Twitter is the marketplace now. And any sort of online publication now is ancillary. 

Yes. It was a mistake for the Internet to somehow only be six sites. I know there’s stuff I’m not aware of, and younger people have a different approach to online writing than I probably understand. I’m probably doing myself a disservice. But I’ve got to live with myself however I can, and I can’t live with myself if I’m on Twitter like fucking shilling books, you know? I’d rather do anything else with my time. 

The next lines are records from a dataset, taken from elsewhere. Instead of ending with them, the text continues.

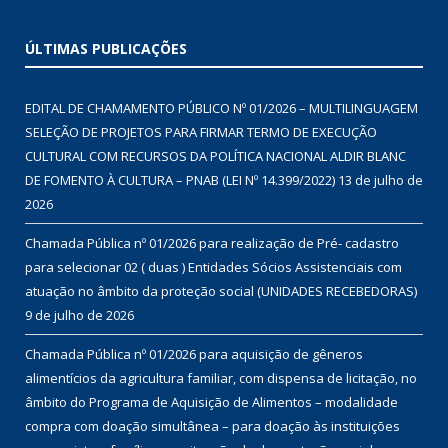
ÚLTIMAS PUBLICAÇÕES
EDITAL DE CHAMAMENTO PÚBLICO Nº 01/2026 – MULTILINGUAGEM
SELEÇÃO DE PROJETOS PARA FIRMAR TERMO DE EXECUÇÃO
CULTURAL COM RECURSOS DA POLÍTICA NACIONAL ALDIR BLANC
DE FOMENTO À CULTURA – PNAB (LEI Nº 14.399/2022)
13 de julho de
2026
Chamada Pública nº 01/2026 para realização de Pré- cadastro
para selecionar 02 ( duas ) Entidades Sócios Assistenciais com
atuação no âmbito da proteção social (UNIDADES RECEBEDORAS)
9 de julho de 2026
Chamada Pública nº 01/2026 para aquisição de gêneros
alimentícios da agricultura familiar, com dispensa de licitação, no
âmbito do Programa de Aquisição de Alimentos – modalidade
compra com doação simultânea – para doação às instituições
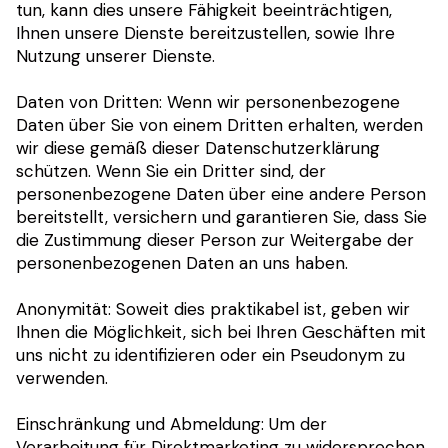
tun, kann dies unsere Fähigkeit beeinträchtigen,
Ihnen unsere Dienste bereitzustellen, sowie Ihre
Nutzung unserer Dienste.
Daten von Dritten: Wenn wir personenbezogene
Daten über Sie von einem Dritten erhalten, werden
wir diese gemäß dieser Datenschutzerklärung
schützen. Wenn Sie ein Dritter sind, der
personenbezogene Daten über eine andere Person
bereitstellt, versichern und garantieren Sie, dass Sie
die Zustimmung dieser Person zur Weitergabe der
personenbezogenen Daten an uns haben.
Anonymität: Soweit dies praktikabel ist, geben wir
Ihnen die Möglichkeit, sich bei Ihren Geschäften mit
uns nicht zu identifizieren oder ein Pseudonym zu
verwenden.
Einschränkung und Abmeldung: Um der
Verarbeitung für Direktmarketing zu widersprechen,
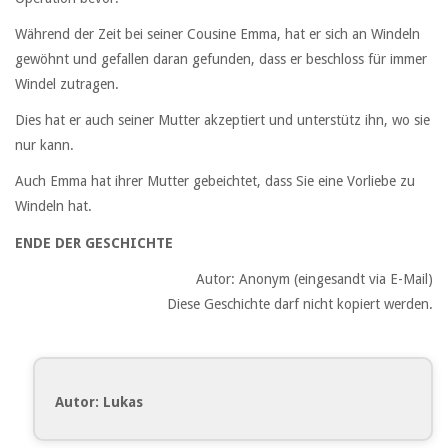
Während der Zeit bei seiner Cousine Emma, hat er sich an Windeln
gewöhnt und gefallen daran gefunden, dass er beschloss für immer
Windel zutragen.
Dies hat er auch seiner Mutter akzeptiert und unterstütz ihn, wo sie
nur kann.
Auch Emma hat ihrer Mutter gebeichtet, dass Sie eine Vorliebe zu
Windeln hat.
ENDE DER GESCHICHTE
Autor: Anonym (eingesandt via E-Mail)
Diese Geschichte darf nicht kopiert werden.
Autor: Lukas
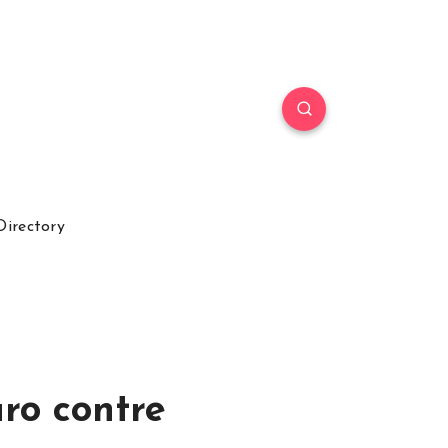
Directory
ro contre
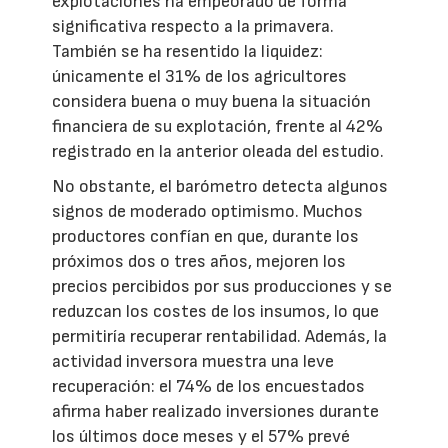
explotaciones ha empeorado de forma
significativa respecto a la primavera.
También se ha resentido la liquidez:
únicamente el 31% de los agricultores
considera buena o muy buena la situación
financiera de su explotación, frente al 42%
registrado en la anterior oleada del estudio.
No obstante, el barómetro detecta algunos
signos de moderado optimismo. Muchos
productores confían en que, durante los
próximos dos o tres años, mejoren los
precios percibidos por sus producciones y se
reduzcan los costes de los insumos, lo que
permitiría recuperar rentabilidad. Además, la
actividad inversora muestra una leve
recuperación: el 74% de los encuestados
afirma haber realizado inversiones durante
los últimos doce meses y el 57% prevé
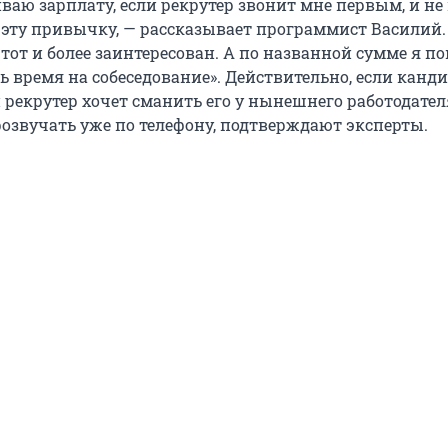
ваю зарплату, если рекрутер звонит мне первым, и не
эту привычку, — рассказывает программист Василий.
тот и более заинтересован. А по названной сумме я п
ь время на собеседование». Действительно, если канд
 рекрутер хочет сманить его у нынешнего работодател
озвучать уже по телефону, подтверждают эксперты.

I think there are some experimental spaces still, but they do suffer from this consolidation. 

Although those sites we talked about have gone away, now there are these presses, often run by like one or two people, who put out wild books and they do it the right way and those books are able to find an audience. I got super lucky working with Ben at Apocalypse Party for The World Below.

[Ben]’s doing it the right way. I was thrilled I got an opportunity to work with him because it’s kind of the best. He’s cultivating something real, you know, and I got lucky that I can still be part of it. I never take that kind of thing for granted. His focus has always been on the books themselves, the writing and the writers. That’s what it’s all about. I’ll keep doing it as long as that’s the way it is.